## Problem
Your answer consists of the lines in the data that contain "opaco". Copy each of them.

*** The data ***

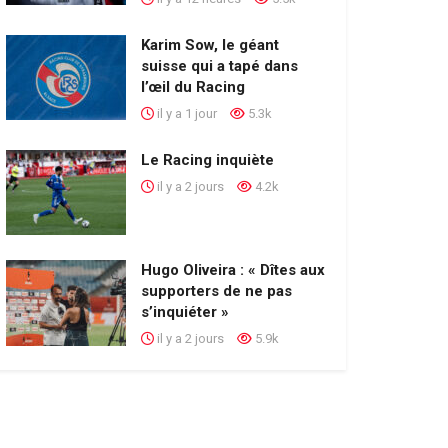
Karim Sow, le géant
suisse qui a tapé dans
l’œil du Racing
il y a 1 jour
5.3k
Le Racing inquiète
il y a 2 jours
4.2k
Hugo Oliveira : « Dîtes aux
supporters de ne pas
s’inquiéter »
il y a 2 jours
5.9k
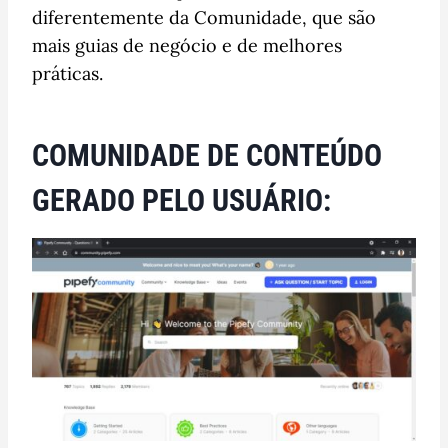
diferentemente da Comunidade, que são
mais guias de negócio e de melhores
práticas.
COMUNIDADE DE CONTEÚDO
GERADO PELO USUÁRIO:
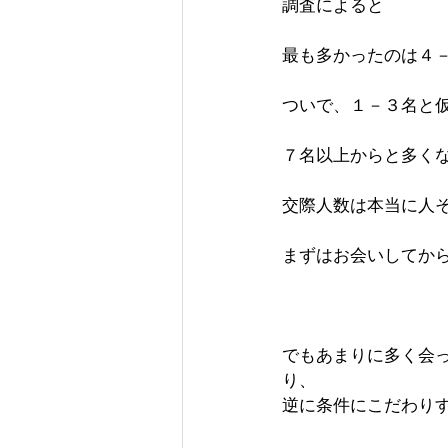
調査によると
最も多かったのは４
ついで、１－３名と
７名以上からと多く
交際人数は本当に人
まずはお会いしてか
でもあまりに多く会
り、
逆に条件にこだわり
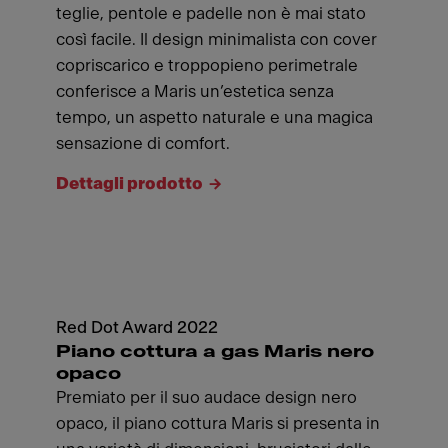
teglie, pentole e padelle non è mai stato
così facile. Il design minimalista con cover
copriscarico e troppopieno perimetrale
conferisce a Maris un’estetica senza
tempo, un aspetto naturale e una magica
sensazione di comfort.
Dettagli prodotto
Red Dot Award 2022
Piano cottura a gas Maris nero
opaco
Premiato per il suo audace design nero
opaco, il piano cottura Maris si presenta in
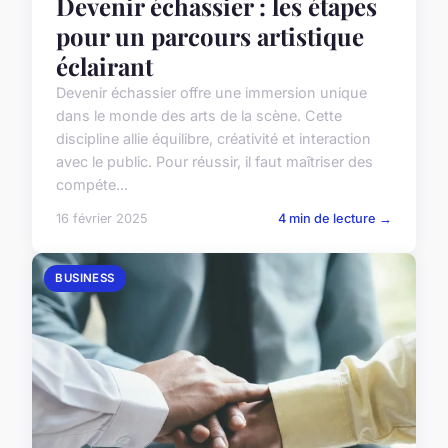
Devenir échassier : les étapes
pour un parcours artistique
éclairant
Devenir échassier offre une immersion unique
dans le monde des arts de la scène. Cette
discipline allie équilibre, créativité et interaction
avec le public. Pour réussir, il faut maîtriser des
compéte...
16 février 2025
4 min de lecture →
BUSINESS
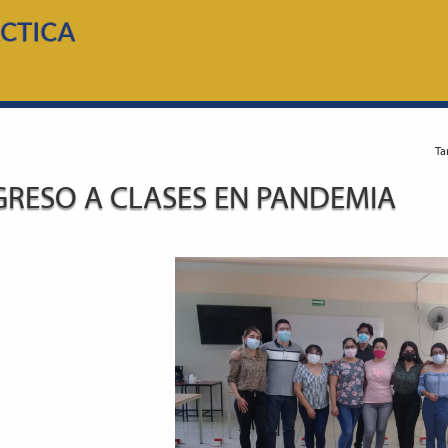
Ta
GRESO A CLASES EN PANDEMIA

*** End of The data ***

## Task solution
opaco
opaco, il piano cottura Maris si presenta in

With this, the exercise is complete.